Supertrend X Gaussian (intermediate)
Supertrend and Gaussian trading strategy. Full report on individual settings and how to execute trades with ease.
Supertrend and Gaussian trading strategy. Full report on individual settings and how to execute trades with ease.
These indicators and concepts are specifically designed for TradingView.com
All indicator breakdowns will be found in the indicators tab on the home page of: STRATEGY
1. Look for both indicators to be GREEN to ENTER LONG (The supertrend hazing must be green as well as the Gaussian being green as well).
Look for TWO REDS or an "S" symbol to EXIT LONG
It is the exact oposite to enter a short.
1. Look for TWO REDS to ENTER SHORT (Image 2)
2. Look for TWO GREENS to EXIT SHORT (Image 1)
The technique is based on the trend-following Supertrend indicator, which establishes the trend's direction by analyzing price and volatility. Depending on the trend direction, it plots a line above or below the price, which traders use as a reference point when making trading decisions.
These are the steps to employ the Supertrend strategy:
1. Determine the trend: The first step is to identify the trend direction by looking at the Supertrend indicator. If the line is above the price, it indicates a downtrend, and if it's below the price, it indicates an uptrend.
2. Wait for a signal: Once the trend is established, traders wait for a signal to enter or exit the market. A signal is generated when the price crosses the Supertrend line in the opposite direction. For example, if the price crosses above the Supertrend line in a downtrend, it could signal a reversal and an opportunity to go long.
3. Manage risk: Traders must always manage risk by setting stop-loss orders to limit potential losses. They can also use trailing stop orders to lock in profits as the price moves in their favor.
One-sided Gaussian is a statistical model that is sometimes used in trading to describe the distribution of returns for a particular asset. In a one-sided Gaussian model, the distribution of returns is assumed to be normal, but with a skewness in one direction, indicating that the returns are more likely to be positive or negative. The one-sided Gaussian model is based on the assumption that returns in financial markets follow a normal distribution, but with a skewness that is caused by the presence of positive or negative news events. For example, if a company announces positive earnings, it may cause the stock price to rise, resulting in a positive skew in the distribution of returns.
1. Determine the direction of the one-sided Gaussian distribution: One-sided Gaussian distributions can be either positively skewed or negatively skewed. If the distribution is positively skewed, it means that the majority of the values are clustered towards the lower end of the distribution, and the tail is skewed to the right. If the distribution is negatively skewed, it means that the majority of the values are clustered towards the higher end of the distribution, and the tail is skewed to the left. Understanding the direction of the skew is important because it will influence your trading strategy. The direction of the skew is indicated by the either red or green line in the middle of the bands.
2. Identify key support and resistance levels: Once you have determined the direction of the one-sided Gaussian distribution, you can identify key support and resistance levels. In a positively skewed distribution, the support levels are likely to be clustered towards the lower end of the distribution, and in a negatively skewed distribution, the resistance levels are likely to be clustered towards the higher end of the distribution.

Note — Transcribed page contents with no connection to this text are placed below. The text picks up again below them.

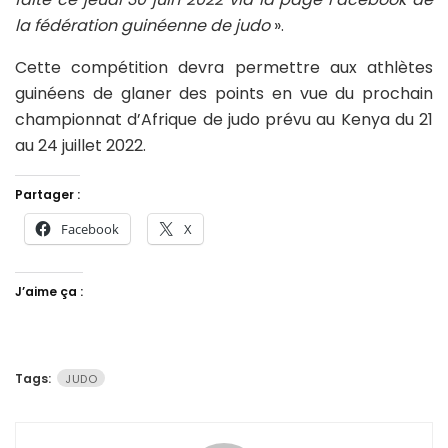
la fédération guinéenne de judo
».
Cette compétition devra permettre aux athlètes
guinéens de glaner des points en vue du prochain
championnat d’Afrique de judo prévu au Kenya du 21
au 24 juillet 2022.
Partager :
Facebook
X
J’aime ça :
Tags:
JUDO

Traders can use the one-sided Gaussian model to estimate the probability of positive or negative returns for a particular asset. By calculating the mean and standard deviation of the distribution of returns, traders can use the one-sided Gaussian model to estimate the probability of a positive or negative return. A one-sided Gaussian filter with channels in trading stock is a filtering technique to smooth stock price data over time, while also taking into account different aspects of the stock, such as its volume or volatility. The filter is a type of moving average filter that applies a weighted average to the stock price data over a defined period of time. In this case, the filter takes into account different channels or aspects of the stock, such as its closing price, volume, or volatility, and applies the filter independently to each channel. The filter is called "one-sided" because it only considers the past data points in a specific direction (usually from left to right), rather than considering the data symmetrically around the current point. This can help to provide a more accurate representation of the current trend in the stock price. By smoothing out the noise and fluctuations in the stock price data, the one-sided Gaussian filter with channels can help traders identify trends and make more informed decisions about when to buy or sell. It can also help to reduce the impact of sudden price movements or market volatility, which can improve the stability of trading strategies. In addition, the one-sided Gaussian model can also be used to estimate the risk of a particular trade. By estimating the probability of a positive or negative return, traders can adjust their position size and stop-loss levels to account for the potential risk.